*Records to process*.
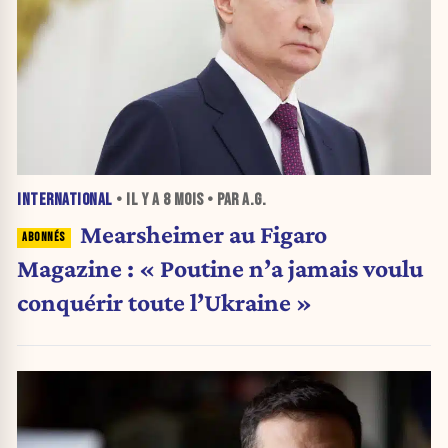
INTERNATIONAL
• IL Y A
8 MOIS
• PAR A.G.
Mearsheimer au Figaro
Magazine : « Poutine n’a jamais voulu
conquérir toute l’Ukraine »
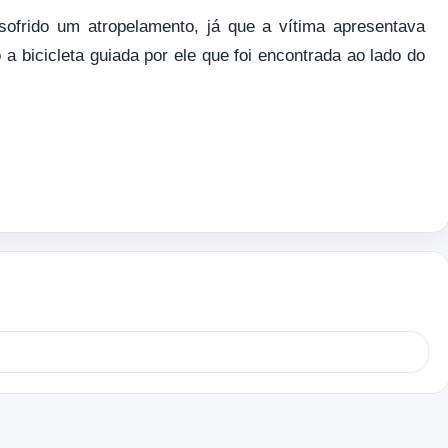
ofrido um atropelamento, já que a vítima apresentava
bicicleta guiada por ele que foi encontrada ao lado do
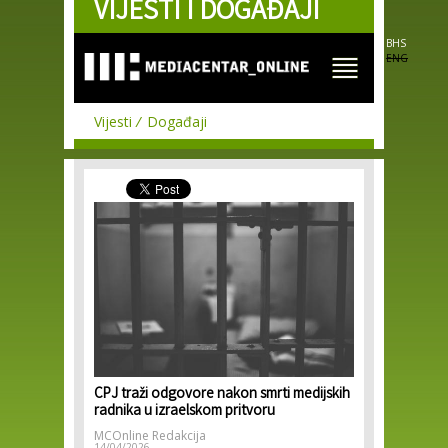
VIJESTI I DOGAĐAJI
Skip to
main
content
BHS
ENG
Vijesti
Događaji
CPJ traži odgovore nakon smrti medijskih
radnika u izraelskom pritvoru
MCOnline Redakcija
14/04/2026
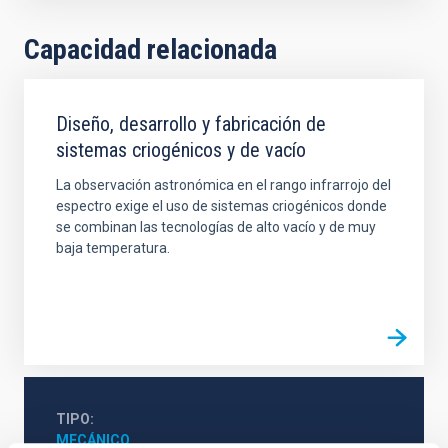
Capacidad relacionada
Diseño, desarrollo y fabricación de
sistemas criogénicos y de vacío
La observación astronómica en el rango infrarrojo del
espectro exige el uso de sistemas criogénicos donde
se combinan las tecnologías de alto vacío y de muy
baja temperatura.
TIPO
MECÁNICO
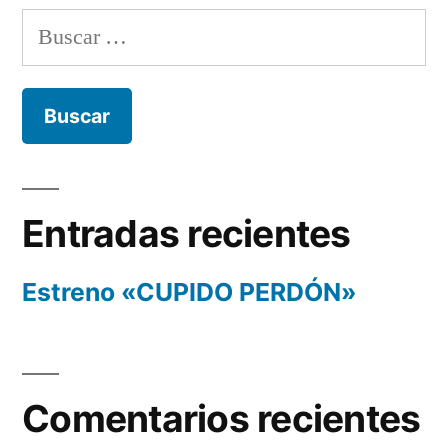
Buscar:
Entradas recientes
Estreno «CUPIDO PERDÓN»
Comentarios recientes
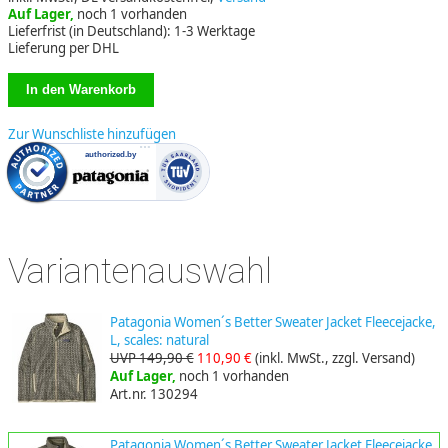
Auf Lager,
noch 1 vorhanden
Lieferfrist (in Deutschland): 1-3 Werktage
Lieferung per DHL
Zur Wunschliste hinzufügen
Variantenauswahl
Patagonia Women´s Better Sweater Jacket Fleecejacke,
L, scales: natural
UVP 149,90 €
110,90 €
(inkl. MwSt., zzgl. Versand)
Auf Lager,
noch 1 vorhanden
Art.nr. 130294
Patagonia Women´s Better Sweater Jacket Fleecejacke,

*Assignment*. Every line of the material above must be written out exactly, with no pictures.

*Exercise answer*.
INTERNATIONAL
• IL Y A
8 MOIS
• PAR A.G.
Mearsheimer au Figaro
Magazine : « Poutine n’a jamais voulu
conquérir toute l’Ukraine »
ofrido um atropelamento, já que a vítima apresentava
bicicleta guiada por ele que foi encontrada ao lado do
VIJESTI I DOGAĐAJI
Skip to
main
content
BHS
ENG
Vijesti
Događaji
CPJ traži odgovore nakon smrti medijskih
radnika u izraelskom pritvoru
MCOnline Redakcija
14/04/2026
Capacidad relacionada
Diseño, desarrollo y fabricación de
sistemas criogénicos y de vacío
La observación astronómica en el rango infrarrojo del
espectro exige el uso de sistemas criogénicos donde
se combinan las tecnologías de alto vacío y de muy
baja temperatura.
TIPO
MECÁNICO
Buscar:
Entradas recientes
Estreno «CUPIDO PERDÓN»
Comentarios recientes
Auf Lager,
noch 1 vorhanden
Lieferfrist (in Deutschland): 1-3 Werktage
Lieferung per DHL
Zur Wunschliste hinzufügen
Variantenauswahl
Patagonia Women´s Better Sweater Jacket Fleecejacke,
L, scales: natural
UVP 149,90 €
110,90 €
(inkl. MwSt., zzgl. Versand)
Auf Lager,
noch 1 vorhanden
Art.nr. 130294
Patagonia Women´s Better Sweater Jacket Fleecejacke,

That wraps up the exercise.